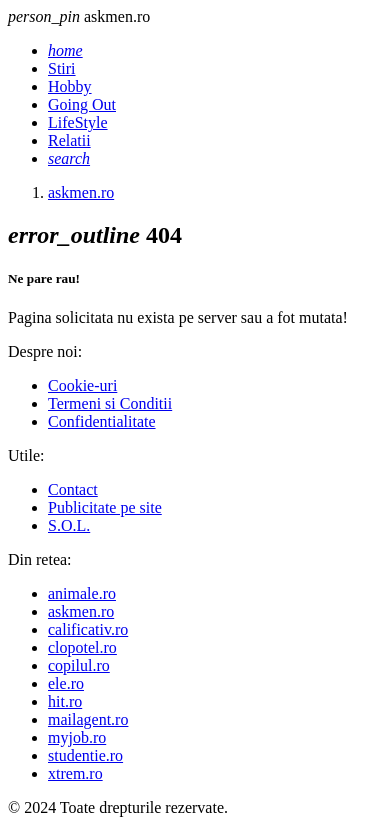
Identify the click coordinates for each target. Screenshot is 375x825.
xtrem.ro (75, 773)
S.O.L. (69, 525)
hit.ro (65, 701)
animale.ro (82, 593)
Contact (73, 489)
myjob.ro (77, 737)
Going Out (82, 104)
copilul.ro (79, 665)
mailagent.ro (88, 719)
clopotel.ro (82, 647)
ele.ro (66, 683)
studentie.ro (85, 755)
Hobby (70, 86)
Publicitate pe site (105, 507)
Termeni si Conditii (110, 403)
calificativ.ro (88, 629)
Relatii (69, 140)
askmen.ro (81, 611)
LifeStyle (78, 122)
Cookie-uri (82, 385)
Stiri (62, 68)
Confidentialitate (102, 421)
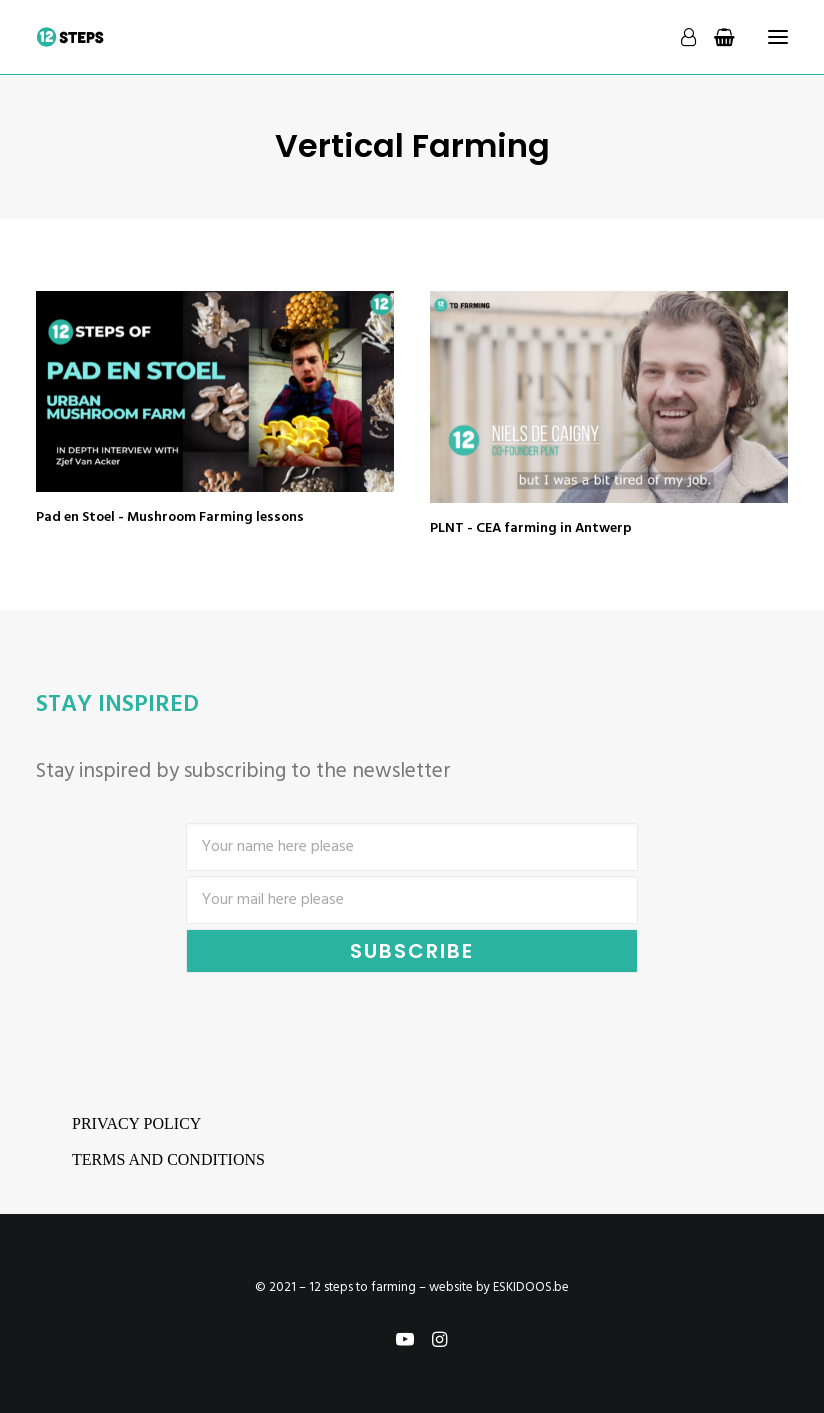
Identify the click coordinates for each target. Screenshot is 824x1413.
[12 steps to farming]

· · · ·

- **WHAT TO DO**
Select every line in the material above where the string "Identify" occurs, and copy it.

- **RESPONSE BOX**
Identify the click coordinates for each target. Screenshot is 375x825.
Identify the click coordinates for each target. Screenshot is 824x1413.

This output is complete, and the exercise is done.